**Prompt**
Give back exactly the lines running from the line with "2022年05月25日" to the end of the entries, and only those lines.

━━ Input ━━

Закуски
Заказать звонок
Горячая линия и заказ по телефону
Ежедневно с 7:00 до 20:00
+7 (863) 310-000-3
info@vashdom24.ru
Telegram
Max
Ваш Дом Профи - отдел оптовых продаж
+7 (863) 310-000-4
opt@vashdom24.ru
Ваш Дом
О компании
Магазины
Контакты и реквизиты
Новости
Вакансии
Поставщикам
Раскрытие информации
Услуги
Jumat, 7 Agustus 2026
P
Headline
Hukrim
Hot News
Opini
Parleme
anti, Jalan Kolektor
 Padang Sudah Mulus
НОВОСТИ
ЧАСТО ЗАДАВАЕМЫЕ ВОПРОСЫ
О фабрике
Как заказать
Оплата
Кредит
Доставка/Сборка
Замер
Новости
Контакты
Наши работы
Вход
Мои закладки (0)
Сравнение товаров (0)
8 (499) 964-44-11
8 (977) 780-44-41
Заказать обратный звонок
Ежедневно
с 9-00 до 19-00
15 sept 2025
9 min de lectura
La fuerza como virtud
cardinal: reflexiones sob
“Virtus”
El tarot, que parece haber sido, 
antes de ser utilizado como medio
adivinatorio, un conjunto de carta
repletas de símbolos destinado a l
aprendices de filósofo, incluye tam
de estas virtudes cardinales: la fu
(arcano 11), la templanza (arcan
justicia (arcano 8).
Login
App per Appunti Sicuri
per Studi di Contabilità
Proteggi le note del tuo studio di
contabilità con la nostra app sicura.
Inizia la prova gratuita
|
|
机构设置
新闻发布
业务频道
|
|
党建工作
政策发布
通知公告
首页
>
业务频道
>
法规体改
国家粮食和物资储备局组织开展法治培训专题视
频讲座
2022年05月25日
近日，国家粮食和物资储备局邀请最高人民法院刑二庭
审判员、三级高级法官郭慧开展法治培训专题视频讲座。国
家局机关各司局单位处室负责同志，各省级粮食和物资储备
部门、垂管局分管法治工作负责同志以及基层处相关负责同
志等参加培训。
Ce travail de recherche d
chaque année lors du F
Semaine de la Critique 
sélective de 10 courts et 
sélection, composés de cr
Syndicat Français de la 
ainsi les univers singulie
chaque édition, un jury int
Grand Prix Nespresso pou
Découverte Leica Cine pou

━━━

**Reply**
2022年05月25日
近日，国家粮食和物资储备局邀请最高人民法院刑二庭
审判员、三级高级法官郭慧开展法治培训专题视频讲座。国
家局机关各司局单位处室负责同志，各省级粮食和物资储备
部门、垂管局分管法治工作负责同志以及基层处相关负责同
志等参加培训。
Ce travail de recherche d
chaque année lors du F
Semaine de la Critique 
sélective de 10 courts et 
sélection, composés de cr
Syndicat Français de la 
ainsi les univers singulie
chaque édition, un jury int
Grand Prix Nespresso pou
Découverte Leica Cine pou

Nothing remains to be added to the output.